Les terminaux de paiement électronique (TPE), les applications de paiement en ligne, les distributeurs automatiques de billets (DAB) ou encore les guichets automatiques bancaires (GAB) ont connu ces dernières années une transformation rapide. Par exemple, les TPE sont amenés à évoluer vers des écrans tactiles, les sites d’e-commerce se multiplient. Si l’innovation est bienvenue, elle est trop souvent réalisée au détriment des personnes aveugles et malvoyantes. Aujourd’hui encore, lorsqu’un TPE n’offre ni repères tactiles ni guidage vocal – comme c’est souvent le cas avec les écrans tactiles entièrement lisses – certaines personnes aveugles ou malvoyantes sont contraintes trop souvent de révéler leur code confidentiel à un tiers, de renoncer à un achat ou de devoir attendre une aide extérieure pour pouvoir payer. De même, lorsqu’une application de paiement en ligne n’est pas accessible, c’est le parcours d’achat d’un déficient visuel qui s’arrête.
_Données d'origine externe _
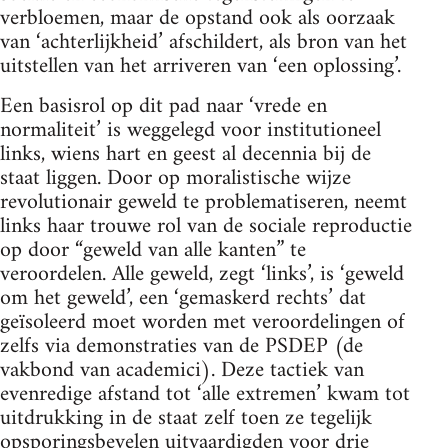
verbloemen, maar de opstand ook als oorzaak
van ‘achterlijkheid’ afschildert, als bron van het
uitstellen van het arriveren van ‘een oplossing’.
Een basisrol op dit pad naar ‘vrede en
normaliteit’ is weggelegd voor institutioneel
links, wiens hart en geest al decennia bij de
staat liggen. Door op moralistische wijze
revolutionair geweld te problematiseren, neemt
links haar trouwe rol van de sociale reproductie
op door “geweld van alle kanten” te
veroordelen. Alle geweld, zegt ‘links’, is ‘geweld
om het geweld’, een ‘gemaskerd rechts’ dat
geïsoleerd moet worden met veroordelingen of
zelfs via demonstraties van de PSDEP (de
vakbond van academici). Deze tactiek van
evenredige afstand tot ‘alle extremen’ kwam tot
uitdrukking in de staat zelf toen ze tegelijk
opsporingsbevelen uitvaardigden voor drie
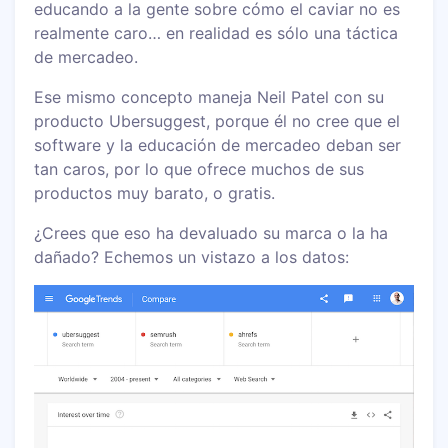
educando a la gente sobre cómo el caviar no es
realmente caro… en realidad es sólo una táctica
de mercadeo.
Ese mismo concepto maneja Neil Patel con su
producto Ubersuggest, porque él no cree que el
software y la educación de mercadeo deban ser
tan caros, por lo que ofrece muchos de sus
productos muy barato, o gratis.
¿Crees que eso ha devaluado su marca o la ha
dañado? Echemos un vistazo a los datos:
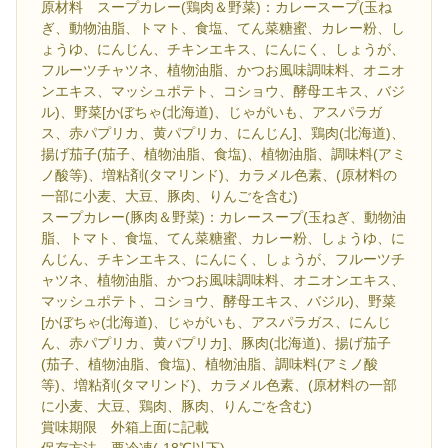
原材料 スープカレー(鶏肉＆野菜)：カレースープ(玉ね
ぎ、動物油脂、トマト、食塩、てん菜糖蜜、カレー粉、し
ょうゆ、にんじん、チキンエキス、にんにく、しょうが、
フルーツチャツネ、植物油脂、かつお風味調味料、オニオ
ンエキス、マッシュポテト、コショウ、酵母エキス、バジ
ル)、野菜[かぼちゃ(北海道)、じゃがいも、アスパラガ
ス、赤パプリカ、黄パプリカ、にんじん]、鶏肉(北海道)、
揚げ茄子(茄子、植物油脂、食塩)、植物油脂、調味料(アミ
ノ酸等)、増粘剤(タマリンド)、カラメル色素、(原材料の
一部に小麦、大豆、豚肉、りんごを含む)
スープカレー(豚肉＆野菜)：カレースープ(玉ねぎ、動物油
脂、トマト、食塩、てん菜糖蜜、カレー粉、しょうゆ、に
んじん、チキンエキス、にんにく、しょうが、フルーツチ
ャツネ、植物油脂、かつお風味調味料、オニオンエキス、
マッシュポテト、コショウ、酵母エキス、バジル)、野菜
[かぼちゃ(北海道)、じゃがいも、アスパラガス、にんじ
ん、赤パプリカ、黄パプリカ]、豚肉(北海道)、揚げ茄子
(茄子、植物油脂、食塩)、植物油脂、調味料(アミノ酸
等)、増粘剤(タマリンド)、カラメル色素、(原材料の一部
に小麦、大豆、鶏肉、豚肉、りんごを含む)
賞味期限 外箱上面に記載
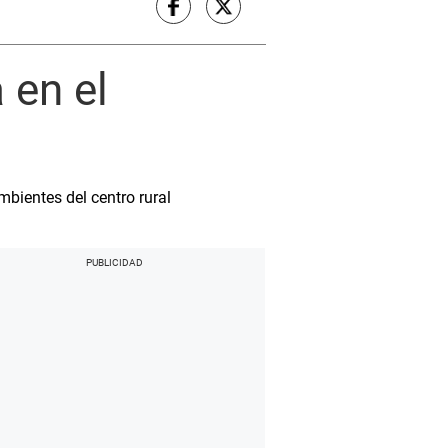
 en el
bientes del centro rural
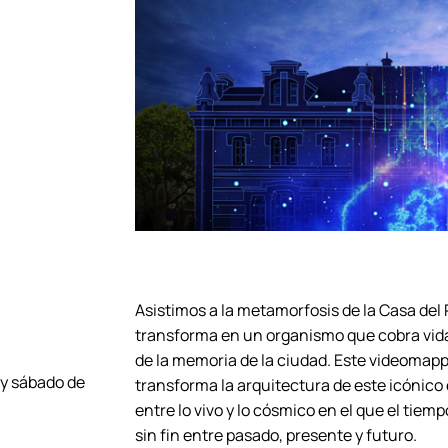
Asistimos a la metamorfosis de la Casa del
transforma en un organismo que cobra vid
de la memoria de la ciudad. Este videoma
 y sábado de
transforma la arquitectura de este icónico 
entre lo vivo y lo cósmico en el que el tiem
sin fin entre pasado, presente y futuro.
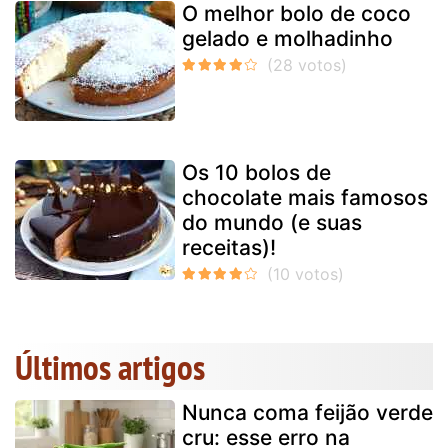
O melhor bolo de coco
gelado e molhadinho
Os 10 bolos de
chocolate mais famosos
do mundo (e suas
receitas)!
Últimos artigos
Nunca coma feijão verde
cru: esse erro na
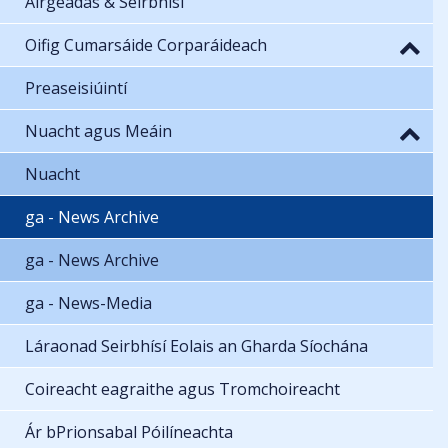
Airgeadas & Seirbhísí
Oifig Cumarsáide Corparáideach
Preaseisiúintí
Nuacht agus Meáin
Nuacht
ga - News Archive
ga - News Archive
ga - News-Media
Láraonad Seirbhísí Eolais an Gharda Síochána
Coireacht eagraithe agus Tromchoireacht
Ár bPrionsabal Póilíneachta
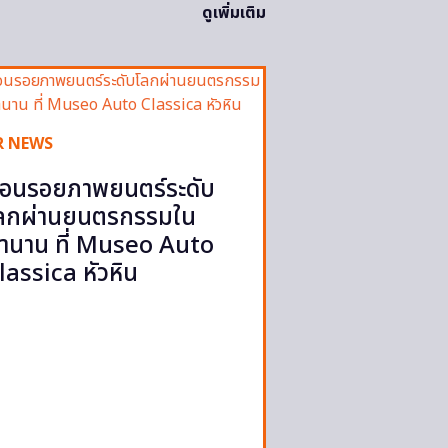
ดูเพิ่มเติม
R NEWS
้อนรอยภาพยนตร์ระดับ
ลกผ่านยนตรกรรมใน
ำนาน ที่ Museo Auto
lassica หัวหิน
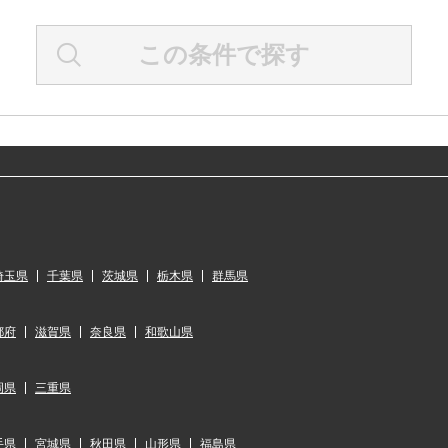
この条件で探す
埼玉県
千葉県
茨城県
栃木県
群馬県
都府
滋賀県
奈良県
和歌山県
岡県
三重県
手県
宮城県
秋田県
山形県
福島県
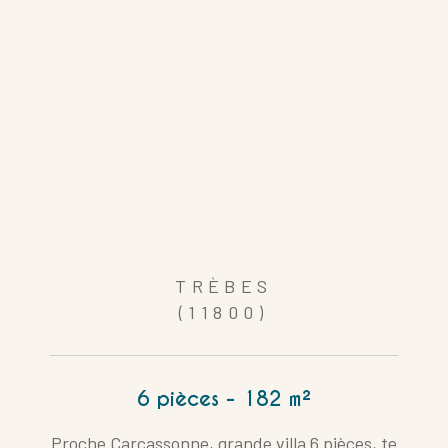
TRÈBES
(11800)
6 pièces - 182 m²
Proche Carcassonne, grande villa 6 pièces, te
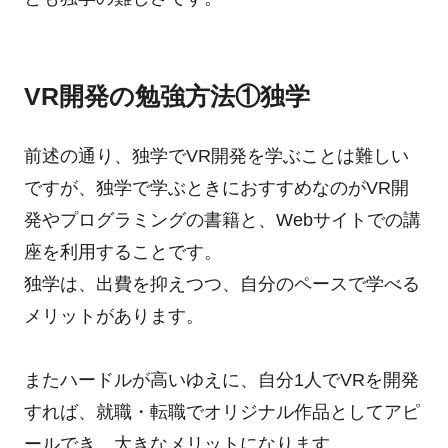
VR開発の勉強方法①独学
前述の通り、独学でVR開発を学ぶことは難しい
ですが、独学で学ぶときにおすすめなのがVR開
発やプログラミングの書籍と、Webサイトでの講
座を利用することです。
独学は、出費を抑えつつ、自分のペースで学べる
メリットがあります。
またハードルが高いゆえに、自分1人でVRを開発
すれば、就職・転職でオリジナル作品としてアピ
ールでき、大きなメリットになります。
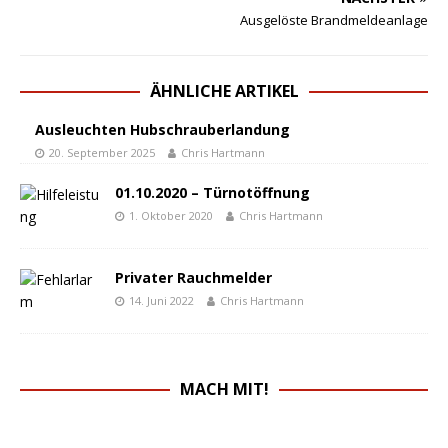
Ausgelöste Brandmeldeanlage
ÄHNLICHE ARTIKEL
Ausleuchten Hubschrauberlandung
20. September 2025
Chris Hartmann
01.10.2020 – Türnotöffnung
1. Oktober 2020
Chris Hartmann
Privater Rauchmelder
14. Juni 2022
Chris Hartmann
MACH MIT!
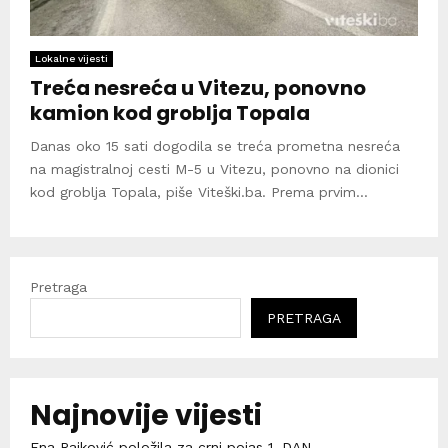
Lokalne vijesti
Treća nesreća u Vitezu, ponovno
kamion kod groblja Topala
Danas oko 15 sati dogodila se treća prometna nesreća
na magistralnoj cesti M-5 u Vitezu, ponovno na dionici
kod groblja Topala, piše Viteški.ba. Prema prvim...
Pretraga
PRETRAGA
Najnovije vijesti
Ena Rajković položila za crni pojas 1. DAN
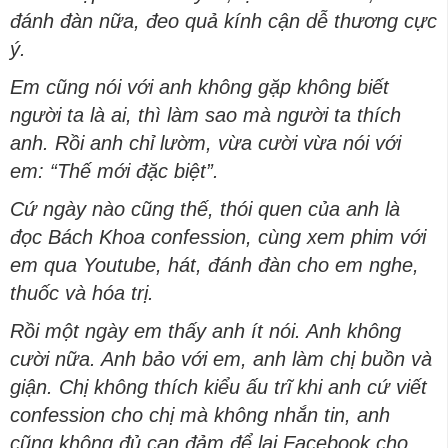
đánh đàn nữa, đeo quả kính cận dễ thương cực
ý.
Em cũng nói với anh không gặp không biết
người ta là ai, thì làm sao mà người ta thích
anh. Rồi anh chỉ lườm, vừa cười vừa nói với
em: “Thế mới đặc biệt”.
Cứ ngày nào cũng thế, thói quen của anh là
đọc Bách Khoa confession, cùng xem phim với
em qua Youtube, hát, đánh đàn cho em nghe,
thuốc và hóa trị.
Rồi một ngày em thấy anh ít nói. Anh không
cười nữa. Anh bảo với em, anh làm chị buồn và
giận. Chị không thích kiểu ấu trĩ khi anh cứ viết
confession cho chị mà không nhắn tin, anh
cũng không đủ can đảm để lại Facebook cho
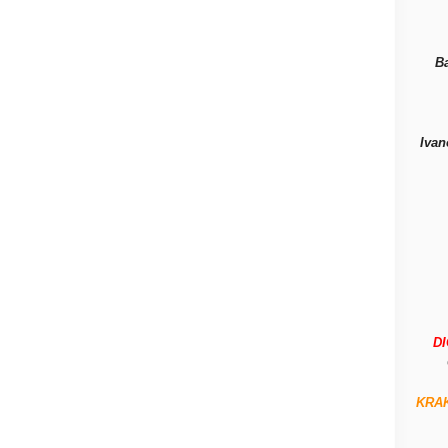
B
Ivan
D
KRA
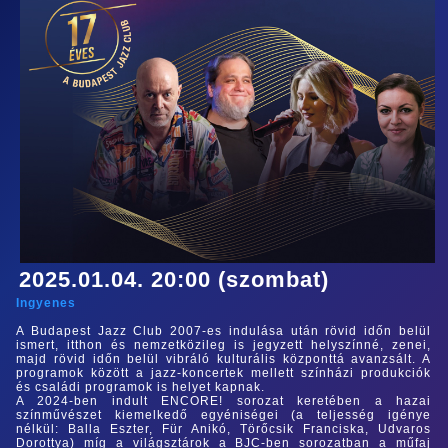
2025.01.04. 20:00 (szombat)
Ingyenes
A Budapest Jazz Club 2007-es indulása után rövid időn belül
ismert, itthon és nemzetközileg is jegyzett helyszínné, zenei,
majd rövid időn belül vibráló kulturális központtá avanzsált. A
programok között a jazz-koncertek mellett színházi produkciók
és családi programok is helyet kapnak.
A 2024-ben indult ENCORE! sorozat keretében a hazai
színművészet kiemelkedő egyéniségei (a teljesség igénye
nélkül: Balla Eszter, Für Anikó, Törőcsik Franciska, Udvaros
Dorottya) míg a világsztárok a BJC-ben sorozatban a műfaj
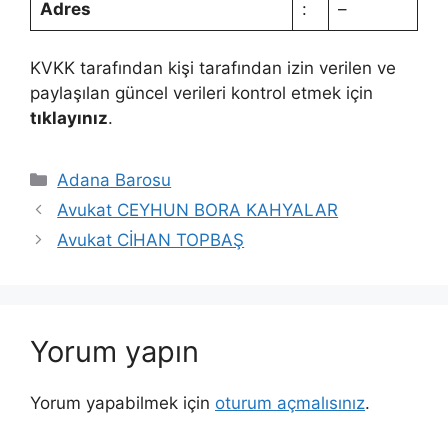
Adres
:
–
KVKK tarafından kişi tarafından izin verilen ve
paylaşılan güncel verileri kontrol etmek için
tıklayınız
.
Kategoriler
Adana Barosu
Avukat CEYHUN BORA KAHYALAR
Avukat CİHAN TOPBAŞ
Yorum yapın
Yorum yapabilmek için
oturum açmalısınız
.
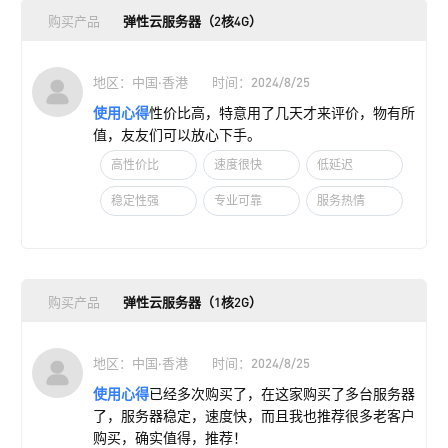
购买产品
弹性云服务器（2核4G）
地区：中国·香港
时间：2024/8/25
使用心得
性价比高，特意用了几天才来评价，物有所
值，友友们可以放心下手。
高性价比
速度很快
低延迟
稳定性强
专业可靠
服务热情
购买产品
弹性云服务器（1核2G）
地区：中国·香港
时间：2024/8/25
使用心得
已经多次购买了，在这家购买了多台服务器
了，服务器稳定，速度快，而且我也推荐很多老客户
购买，确实值得，推荐！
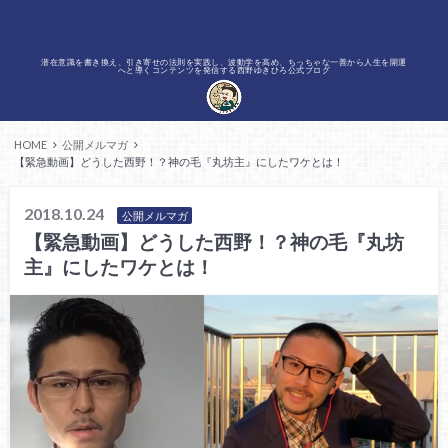
潜在意識を書き換え、引き寄せの法則を実践し、波動学を高め、ちっちゃな一善から人生を開運
へと導くコンテンツを発信する西野ゆきひろ公式ブログ
HOME
公開メルマガ
【緊急動画】どうした西野！？神の毛『丸坊主』にしたワケとは！
2018.10.24
公開メルマガ
【緊急動画】どうした西野！？神の毛『丸坊
主』にしたワケとは！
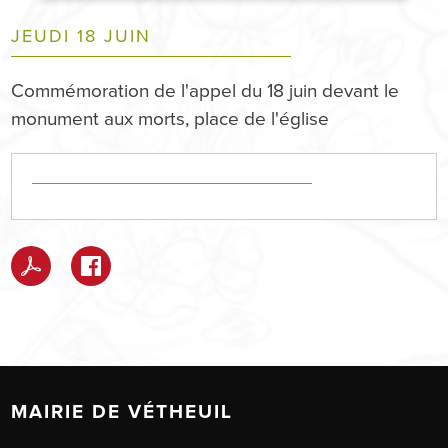
JEUDI 18 JUIN
Commémoration de l'appel du 18 juin devant le
monument aux morts, place de l'église
MAIRIE DE VÉTHEUIL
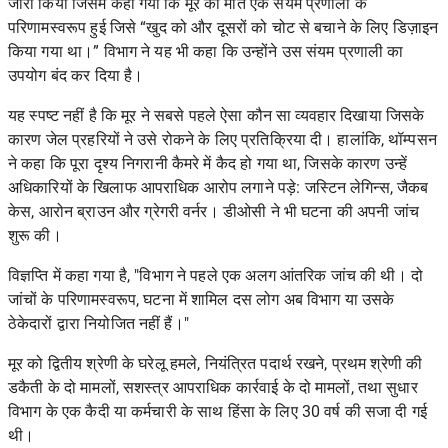
जारी किया
जिसमें कहा गया कि मूर की मौत एक संयम प्रणाली के
परिणामस्वरूप हुई जिसे “खुद को और दूसरों को चोट से बचाने के लिए डिज़ाइन
किया गया था।” विभाग ने यह भी कहा कि उन्होंने उस संयम प्रणाली का
उपयोग बंद कर दिया है।
यह स्पष्ट नहीं है कि मूर ने सबसे पहले ऐसा कौन सा व्यवहार दिखाया जिसके
कारण जेल प्रहरियों ने उसे रोकने के लिए प्रतिक्रिया दी। हालांकि, थॉम्पसन
ने कहा कि पूरा दृश्य निगरानी कैमरे में कैद हो गया था, जिसके कारण उन्हें
अधिकारियों के खिलाफ आपराधिक आरोप लगाने पड़े: जस्टिन लेगिन्स, जैकब
केस, आरोन ब्राउन और ग्रेगरी वर्नर। डीओसी ने भी घटना की अपनी जांच
शुरू की।
विज्ञप्ति में कहा गया है, "विभाग ने पहले एक अलग आंतरिक जांच की थी। दो
जांचों के परिणामस्वरूप, घटना में शामिल दस लोग अब विभाग या उसके
ठेकेदारों द्वारा नियोजित नहीं हैं।"
मूर को द्वितीय श्रेणी के घरेलू हमले, नियंत्रित पदार्थ रखने, प्रथम श्रेणी की
डकैती के दो मामलों, सशस्त्र आपराधिक कार्रवाई के दो मामलों, तथा सुधार
विभाग के एक कैदी या कर्मचारी के साथ हिंसा के लिए 30 वर्ष की सजा दी गई
थी।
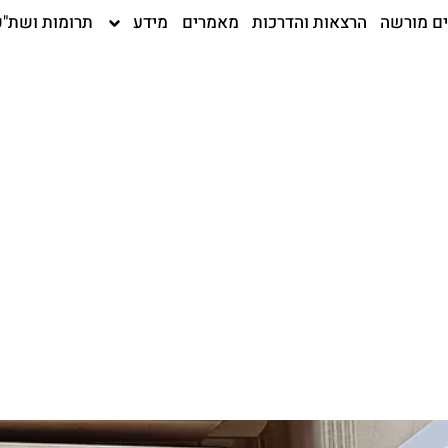
ים מורשה
הרצאות והדרכות
מאמרים
מידע
תרומות ושת"פ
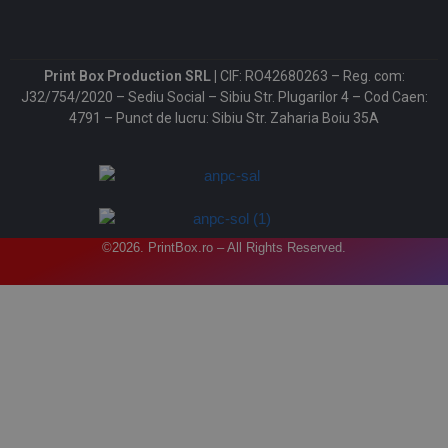
Print Box Production SRL |
CIF: RO42680263 – Reg. com:
J32/754/2020 – Sediu Social – Sibiu Str. Plugarilor 4 – Cod Caen:
4791 – Punct de lucru: Sibiu Str. Zaharia Boiu 35A
©2026. PrintBox.ro – All Rights Reserved.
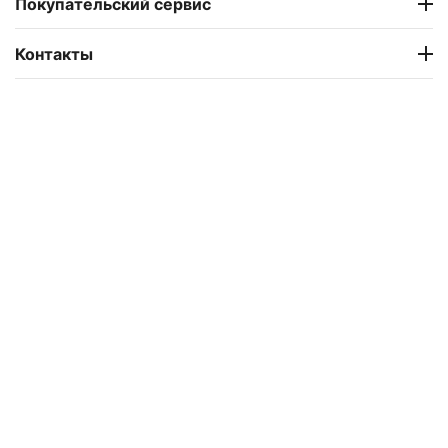
Покупательский сервис
Контакты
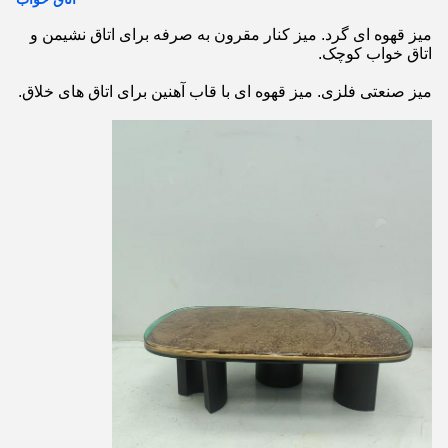
میز قهوه ای گرد. میز کنار مقرون به صرفه برای اتاق نشیمن و
اتاق خواب کوچک.
میز صنعتی فلزی. میز قهوه ای با قاب آهنین برای اتاق های خلاق.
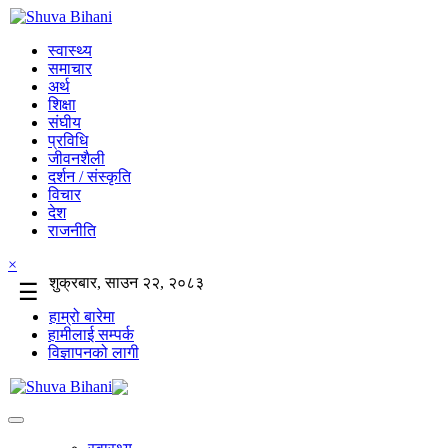
स्वास्थ्य
समाचार
अर्थ
शिक्षा
संघीय
प्रविधि
जीवनशैली
दर्शन / संस्कृति
विचार
देश
राजनीति
×
शुक्रबार, साउन २२, २०८३
☰
हाम्रो बारेमा
हामीलाई सम्पर्क
विज्ञापनको लागी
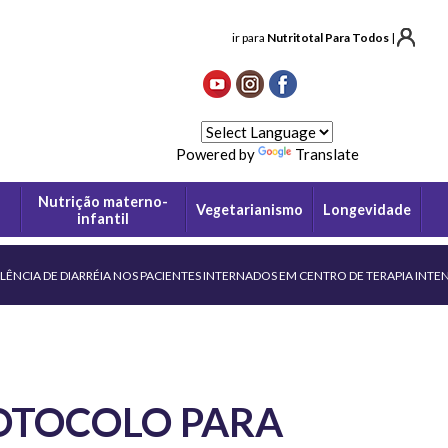
ir para
Nutritotal Para Todos
|
Powered by
Translate
Nutrição materno-
Vegetarianismo
Longevidade
infantil
NCIA DE DIARRÉIA NOS PACIENTES INTERNADOS EM CENTRO DE TERAPIA INTENS
OTOCOLO PARA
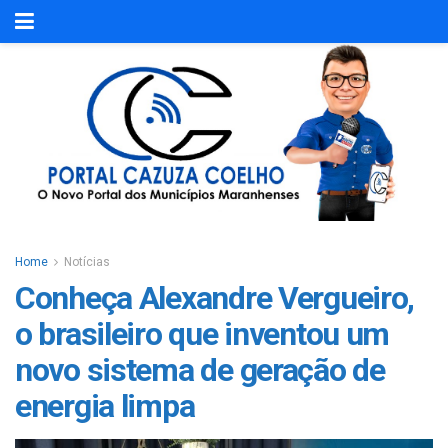
Home
Notícias
Conheça Alexandre Vergueiro,
o brasileiro que inventou um
novo sistema de geração de
energia limpa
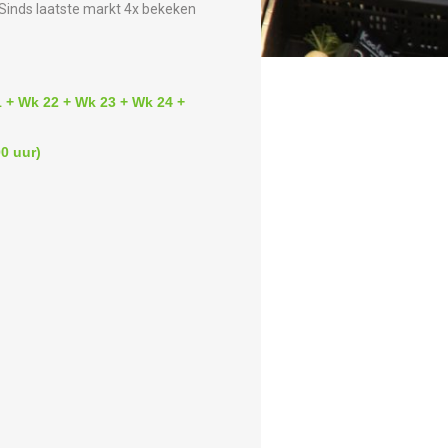
Sinds laatste markt 4x bekeken
 + Wk 22 + Wk 23 + Wk 24 +
0 uur)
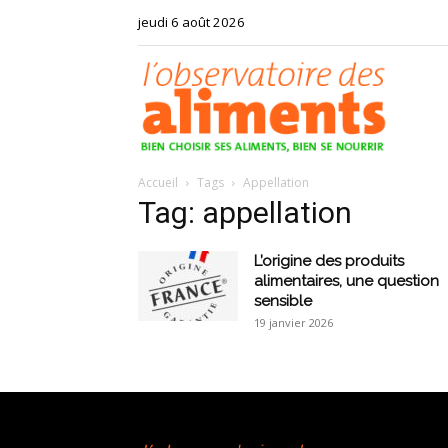
jeudi 6 août 2026
Observat
Accueil
Tags
Appellation
des
Tag: appellation
L’origine des produits
alimentaires, une question
sensible
aliments
19 janvier 2026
Pourtant, depuis 2025, l’European Accessibility Act (EAA) impose des exigences fortes concernant l’accessibilité d’une large gamme de produits et services dont les TPE et les sites d’e-commerce. L’objectif européen est clair : harmoniser les standards, mettre fin aux disparités, et garantir que chaque citoyen puisse utiliser les outils essentiels à sa vie quotidienne.
Cette directive européenne impose des interfaces en ligne perceptibles et utilisables sans vision, des parcours de paiement clairs et cohérents, des terminaux physiquement manipulables par tous et l’intégration de personnes en situation de handicap dès les phases de conception.
Il ne s’agit plus d’une bonne pratique mais d’une obligation légale. Les industriels et les éditeurs de solution de paiement qui s’y engagent aujourd’hui prennent une longueur d’avance. L’association Valentin Haüy joue depuis des décennies un rôle de référence dans l’évaluation et l’amélioration de l’accessibilité. À travers son Centre d’Évaluation et de Recherche sur les Technologies pour les Aveugles et les Malvoyants (CERTAM), elle teste, analyse et accompagne les industriels et les éditeurs de solution de paiement pour rendre leurs solutions matérielles et logicielles - des TPE aux DAB et GAB - réellement utilisables par les personnes en situation de handicap visuel.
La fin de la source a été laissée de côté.